The original MAGIC project (MAGIC-I) demonstrated a high-speed, wide-area IP/ATM network that supports a real-time terrain visualization application and a high-speed distributed storage system. MAGIC-II will extend the MAGIC-I testbed and will develop new networking technology and a large-scale distributed information system. The MAGIC-II information system is based on a very general paradigm in which high-performance computing, storage, and communications are used to provide rapid access to data that have to be processed expeditiously and delivered quickly in order to provide value to end-users. Applications that use this paradigm arise in a variety of situations including military operations, intelligence imagery analysis, and natural disasters. These applications share a requirement for access to large volumes of data, whose existence and locations may not be known in advance.
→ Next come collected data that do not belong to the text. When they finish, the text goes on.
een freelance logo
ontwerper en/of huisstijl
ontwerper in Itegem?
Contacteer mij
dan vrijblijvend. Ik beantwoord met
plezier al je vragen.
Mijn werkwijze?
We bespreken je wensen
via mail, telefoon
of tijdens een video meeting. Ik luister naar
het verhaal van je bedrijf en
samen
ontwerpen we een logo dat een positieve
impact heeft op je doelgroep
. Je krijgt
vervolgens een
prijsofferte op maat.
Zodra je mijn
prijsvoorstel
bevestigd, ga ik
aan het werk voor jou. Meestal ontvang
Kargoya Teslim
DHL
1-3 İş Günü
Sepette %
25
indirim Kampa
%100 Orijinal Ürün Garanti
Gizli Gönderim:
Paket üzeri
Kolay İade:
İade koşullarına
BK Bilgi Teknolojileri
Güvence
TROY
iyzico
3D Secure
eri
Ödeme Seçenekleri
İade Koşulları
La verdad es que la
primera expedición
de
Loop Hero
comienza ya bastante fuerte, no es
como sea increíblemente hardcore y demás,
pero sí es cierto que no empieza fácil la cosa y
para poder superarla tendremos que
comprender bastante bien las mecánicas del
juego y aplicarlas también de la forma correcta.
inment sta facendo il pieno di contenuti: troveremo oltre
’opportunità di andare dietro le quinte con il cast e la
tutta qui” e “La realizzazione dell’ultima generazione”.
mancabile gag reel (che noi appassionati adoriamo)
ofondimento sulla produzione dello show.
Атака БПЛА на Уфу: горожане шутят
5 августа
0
They also require a large amount of processing to transform the data into useful information, and they may have lower-speed and mobile end-users.

In order to develop the information system described above, the proof-of-concept system of MAGIC-I must be scaled in several dimensions:

- managing extremely large (~Terabyte) datasets
- processing real-time data
- fusing multiple types of data
- creating a large-scale IP/ATM internetwork
- supporting very high (~1 Gb/s) network throughput
- enabling a wide range of end-user access speeds (10s of kb/s to 100s of Mb/s)
and host capabilities (laptops to high-end workstations)

The objective of MAGIC-II is to build on the work and facilities of MAGIC-I to solve these scaling problems in the context of an application that uses geo-referenced datasets and image browsing for interactive data fusion and 3-D visualization. The result will be an information system with much functionality, great extensibility, and wide applicability.

The core of the MAGIC-II network is the MAGIC-I facilities, a switched ATM internetwork comprising SONET OC-48 trunks with links to ATM LANs at five sites. This internetwork, augmented with wireless sites, will continue to be the development environment for MAGIC-II. The core facilities will be interconnected with other networks, including AAI, ATDnet, NTON, and the SVTT to create a large-scale ATM internetwork, the MAGIC-II test environment. The designs and implementations of the networking technology, the distributed processing and storage systems, and the application will first be exercised in the development environment. Then, operation and performance will be verified in the much larger test environment.

MAGIC-II is a three-year, collaborative project involving ten principal organizations, including carriers; the project began in August, 1996. The connectivity of MAGIC to other networks will enable organizations on those networks to participate in application experiments, in tests and use of the distributed processing/distributed storage systems, or in the development and evaluation of networking technology.